I've followed the Aldec webinar on OS-VVM (see:

http://www.aldec.com/en/support/resources/multimedia/webinars) and found

it quite interesting, to the point that I'll definitely give OS-VVM a try..



I nevertheless have some doubts/comments about the cross coverage part.

The webinar presents an ALU design as a DUT to introduce the concept of

cross coverage of the two input registers in order to test all the

combinations, but why then not a two 'for loop' to generate all the cases:



<code>



-- ACov is variable of CovPType

for i in reg1'range loop

for j in reg2'range loop

DoAluOp(i, j); -- do transaction

ACov.ICover((reg1, reg2)); -- collect coverage

end loop;

end loop;



</code>



The webinar goes on on how you can optimize the coverage using what they

call 'intelligent coverage' which focuses on holes coverage.



Would the for loop above be less efficient than the intelligent cross

coverage proposed (in terms of simulation cycles)?



Moreover the 'intelligent coverage' is fulfilled with the call:



ACov.AddCross(2, GenBin(0,7), GenBin(0,7) );



where the first parameter is an 'AtLeast' parameter. Shouldn't it be

'AtMost'??? If you want each cross case to be hit not more than a

certain amount of time (to reduce the 'logN' factor of a randomly

generated pair of values) than I do not see why you have to specify an

'AtLeast' parameter... Am I missing something?



As a general comment, wouldn't it be more appropriate to find a better

suited example to show the real power of cross coverage [1]?



Any pointer to freely available code that illustrates the usage of

OS-VVM is extremely helpful.



Cheers,



Al



[1] I do not have any to provide and I'm willing to see what is the real

advantage about having the bins randomly filled instead of sequentially

filled with direct cases.



--

A: Because it fouls the order in which people normally read text.

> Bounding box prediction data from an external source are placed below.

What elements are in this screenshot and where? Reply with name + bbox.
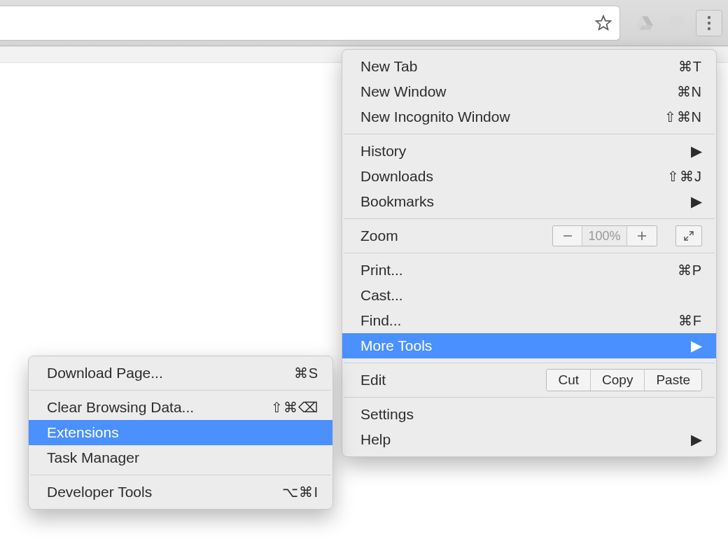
menu-label: Print... xyxy=(360,262,678,279)
menu-item-edit: Edit Cut Copy Paste xyxy=(342,368,716,393)
menu-label: Cast... xyxy=(360,287,702,304)
menu-separator xyxy=(344,397,715,398)
svg-point-3 xyxy=(708,27,710,29)
submenu-arrow-icon: ▶ xyxy=(691,337,702,354)
menu-shortcut: ⌘T xyxy=(678,58,702,75)
menu-item-bookmarks[interactable]: Bookmarks ▶ xyxy=(342,189,716,214)
submenu-item-download-page[interactable]: Download Page... ⌘S xyxy=(29,360,332,386)
cut-button[interactable]: Cut xyxy=(547,370,591,391)
menu-shortcut: ⌘F xyxy=(678,312,702,329)
submenu-item-developer-tools[interactable]: Developer Tools ⌥⌘I xyxy=(29,479,332,505)
menu-label: Edit xyxy=(360,372,546,388)
svg-marker-0 xyxy=(596,15,611,29)
menu-label: Task Manager xyxy=(47,449,318,466)
menu-item-settings[interactable]: Settings xyxy=(342,402,716,427)
chrome-menu-button[interactable] xyxy=(696,10,722,36)
submenu-arrow-icon: ▶ xyxy=(691,143,702,160)
address-bar[interactable] xyxy=(0,6,620,41)
svg-point-1 xyxy=(708,15,710,18)
submenu-item-task-manager[interactable]: Task Manager xyxy=(29,445,332,470)
menu-item-zoom: Zoom 100% xyxy=(342,223,716,248)
copy-button[interactable]: Copy xyxy=(591,370,645,391)
edit-button-group: Cut Copy Paste xyxy=(546,369,702,391)
menu-label: History xyxy=(360,143,691,160)
menu-shortcut: ⇧⌘J xyxy=(667,168,702,185)
menu-item-downloads[interactable]: Downloads ⇧⌘J xyxy=(342,164,716,189)
menu-separator xyxy=(344,134,715,134)
menu-label: Download Page... xyxy=(47,365,294,382)
menu-label: Zoom xyxy=(360,227,552,244)
menu-item-more-tools[interactable]: More Tools ▶ xyxy=(342,333,716,358)
zoom-group: 100% xyxy=(552,225,657,246)
adblock-extension-icon[interactable] xyxy=(664,10,690,36)
menu-label: Find... xyxy=(360,312,678,329)
menu-shortcut: ⌥⌘I xyxy=(282,484,318,500)
toolbar-extension-icons xyxy=(631,10,722,36)
address-bar-container xyxy=(0,6,620,41)
menu-separator xyxy=(30,475,331,475)
zoom-out-button[interactable] xyxy=(553,226,582,246)
menu-item-new-tab[interactable]: New Tab ⌘T xyxy=(342,54,716,79)
menu-item-new-window[interactable]: New Window ⌘N xyxy=(342,79,716,104)
menu-item-help[interactable]: Help ▶ xyxy=(342,427,716,452)
menu-label: Settings xyxy=(360,406,702,423)
menu-label: New Window xyxy=(360,83,677,100)
menu-label: New Tab xyxy=(360,58,678,75)
zoom-in-button[interactable] xyxy=(627,226,657,246)
menu-shortcut: ⌘S xyxy=(294,365,318,382)
paste-button[interactable]: Paste xyxy=(645,370,701,391)
menu-label: Clear Browsing Data... xyxy=(47,399,271,416)
zoom-value: 100% xyxy=(582,226,627,246)
menu-item-print[interactable]: Print... ⌘P xyxy=(342,258,716,283)
menu-label: New Incognito Window xyxy=(360,108,664,125)
menu-separator xyxy=(30,390,331,391)
browser-toolbar xyxy=(0,0,728,46)
menu-item-find[interactable]: Find... ⌘F xyxy=(342,308,716,333)
menu-label: Downloads xyxy=(360,168,667,185)
menu-shortcut: ⇧⌘⌫ xyxy=(271,399,318,416)
svg-line-7 xyxy=(690,232,693,235)
submenu-arrow-icon: ▶ xyxy=(691,431,702,448)
drive-extension-icon[interactable] xyxy=(631,10,658,36)
menu-item-new-incognito[interactable]: New Incognito Window ⇧⌘N xyxy=(342,104,716,130)
menu-separator xyxy=(344,218,715,219)
menu-label: Help xyxy=(360,431,691,448)
menu-item-history[interactable]: History ▶ xyxy=(342,139,716,164)
chrome-main-menu: New Tab ⌘T New Window ⌘N New Incognito W… xyxy=(342,49,717,457)
more-tools-submenu: Download Page... ⌘S Clear Browsing Data.… xyxy=(28,356,333,510)
menu-separator xyxy=(344,253,715,253)
zoom-controls: 100% xyxy=(552,225,702,246)
menu-label: Extensions xyxy=(47,424,318,441)
menu-separator xyxy=(344,363,715,363)
submenu-item-extensions[interactable]: Extensions xyxy=(29,420,332,445)
svg-point-2 xyxy=(708,21,710,24)
menu-shortcut: ⌘N xyxy=(677,83,702,100)
menu-label: Developer Tools xyxy=(47,484,282,500)
svg-line-8 xyxy=(685,237,688,240)
menu-shortcut: ⌘P xyxy=(678,262,702,279)
menu-shortcut: ⇧⌘N xyxy=(664,108,702,125)
fullscreen-button[interactable] xyxy=(676,225,702,246)
submenu-item-clear-browsing-data[interactable]: Clear Browsing Data... ⇧⌘⌫ xyxy=(29,395,332,420)
bookmark-star-icon[interactable] xyxy=(594,14,612,32)
menu-label: More Tools xyxy=(360,337,691,354)
menu-item-cast[interactable]: Cast... xyxy=(342,283,716,308)
menu-label: Bookmarks xyxy=(360,193,691,210)
submenu-arrow-icon: ▶ xyxy=(691,193,702,210)
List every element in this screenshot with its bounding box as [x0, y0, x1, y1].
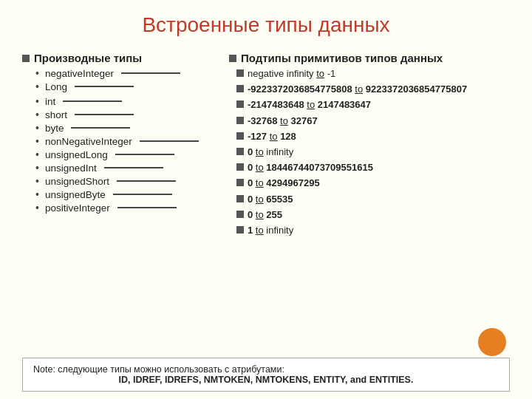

Q: Why is top-posting such a bad thing?

A: Top-posting.

Q: What is the most annoying thing on usenet and in e-mail?


Hi Al,
doing verification with Constraint Random Stimuli and Coverage Methods sometimes needs a second thought to fully understand it.

So let's do some discussion of the things you pointed out.

In your nested loop example you iterate over all possible input combinations.
For some small ALU this might be acceptable. But how about some wide input device (e.g. >64 bit).
It takes just too much time to create all the stimuli, not to mention the simulation time to get the results.
While in most cases only a certain (hopefully small) ammount of stimuli would be sufficient for a full coverage, the problem is always to find these.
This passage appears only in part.